No, I'm not trying to buy up all the aluminum cars again, lol, but I had to share this one I picked up. It's a beauty, and I didn't have to put in a bunch of work, just re-solder a light wire.I was running my trains for the first time in a long time and noticed I didn't have a ob car on one of the sets.


----------



## Aflyer (Nov 10, 2010)

Flyernut,
Yeah, that 663 looks nice, now let's get the mag wheel polish out and shine up that rear casting.
Ha ha,
Aflyer


----------



## kix662003 (Mar 8, 2013)

Wow. Great find and addition to the set. No car show today?


----------



## flyernut (Oct 31, 2010)

kix662003 said:


> Wow. Great find and addition to the set.

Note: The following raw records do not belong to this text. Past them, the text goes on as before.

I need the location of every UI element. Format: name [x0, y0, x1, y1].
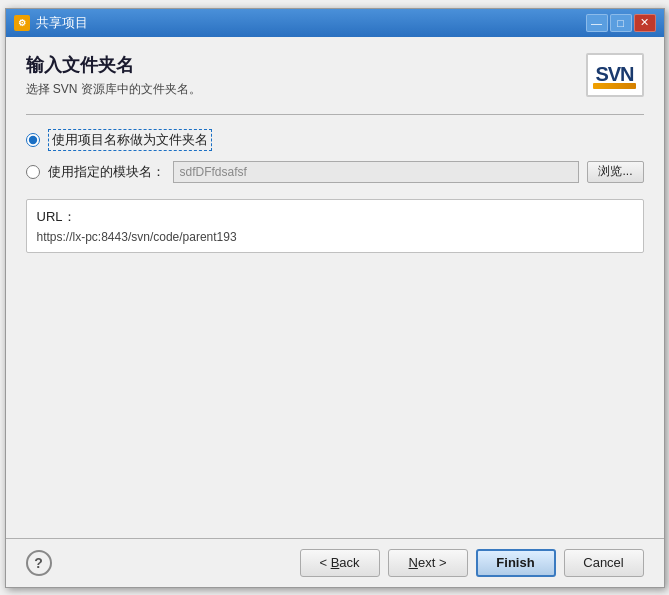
- url-section: URL： https://lx-pc:8443/svn/code/parent1…: [26, 199, 644, 253]
- svn-logo: SVN: [586, 53, 644, 97]
- minimize-button[interactable]: —: [586, 14, 608, 32]
- header-row: 输入文件夹名 选择 SVN 资源库中的文件夹名。 SVN: [26, 53, 644, 98]
- radio-use-project-name[interactable]: [26, 133, 40, 147]
- footer: ? < Back Next > Finish Cancel: [6, 538, 664, 587]
- title-bar: ⚙ 共享项目 — □ ✕: [6, 9, 664, 37]
- footer-buttons: < Back Next > Finish Cancel: [300, 549, 644, 577]
- radio-row-2: 使用指定的模块名： 浏览...: [26, 161, 644, 183]
- maximize-button[interactable]: □: [610, 14, 632, 32]
- radio-label-2: 使用指定的模块名：: [48, 163, 165, 181]
- svn-logo-bar: [593, 83, 636, 89]
- content-spacer: [26, 253, 644, 528]
- radio-label-1: 使用项目名称做为文件夹名: [48, 129, 212, 151]
- close-button[interactable]: ✕: [634, 14, 656, 32]
- finish-button[interactable]: Finish: [476, 549, 556, 577]
- radio-row-1: 使用项目名称做为文件夹名: [26, 129, 644, 151]
- help-button[interactable]: ?: [26, 550, 52, 576]
- title-controls: — □ ✕: [586, 14, 656, 32]
- main-title: 输入文件夹名: [26, 53, 586, 77]
- browse-button[interactable]: 浏览...: [587, 161, 643, 183]
- options-area: 使用项目名称做为文件夹名 使用指定的模块名： 浏览... URL： https:…: [26, 129, 644, 253]
- url-value: https://lx-pc:8443/svn/code/parent193: [37, 230, 633, 244]
- header-divider: [26, 114, 644, 115]
- module-name-input[interactable]: [173, 161, 580, 183]
- cancel-button[interactable]: Cancel: [564, 549, 644, 577]
- title-text: 共享项目: [36, 14, 586, 32]
- content-area: 输入文件夹名 选择 SVN 资源库中的文件夹名。 SVN 使用项目名称做为文件夹…: [6, 37, 664, 538]
- dialog-window: ⚙ 共享项目 — □ ✕ 输入文件夹名 选择 SVN 资源库中的文件夹名。 SV…: [5, 8, 665, 588]
- title-icon: ⚙: [14, 15, 30, 31]
- back-button[interactable]: < Back: [300, 549, 380, 577]
- header-text: 输入文件夹名 选择 SVN 资源库中的文件夹名。: [26, 53, 586, 98]
- next-button[interactable]: Next >: [388, 549, 468, 577]
- radio-use-module-name[interactable]: [26, 165, 40, 179]
- sub-title: 选择 SVN 资源库中的文件夹名。: [26, 81, 586, 98]
- url-label: URL：: [37, 208, 633, 226]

No car show today?


nope...


----------



## flyernut (Oct 31, 2010)

Aflyer said:


> Flyernut,
> Yeah, that 663 looks nice, now let's get the mag wheel polish out and shine up that rear casting.
> Ha ha,
> Aflyer


The problem with that is they don't polish up. Believe me, I've tried.


----------



## Kwikster (Feb 22, 2012)

About the only thing I have ever found to bring the luster out in aluminum when it dulls is call Nevr-dull from Eagle-one. It'll take some elbow grease, but it'll make a difference. It'll remove rust and restore gloss on the old shiny trim very well also. 

Carl


----------



## kix662003 (Mar 8, 2013)

"Wenol! Non Abrasive. Reacts with the oxidized metal. Wont remove scraches, but really makes it shine! I used it on some threshold moldings on one of my other '60's GM cars. What a shine!" from a Corvette owners forum where members also used the Mother's polish in red can. I have both in the garage. Perhaps a friend may have a little to share so you can try before you buy. I use the red tube of Wenol with a powered buffing wheel, but I don't think I've tried to power buff any aluminum that thin. I think a strong finger and soft rag would work though. I'll send you some to try.


----------



## Aflyer (Nov 10, 2010)

Flyernut,
My aluminum passenger cars are packed away for the layout build, and I couldn't even find them to run at the show last weekend, LOL.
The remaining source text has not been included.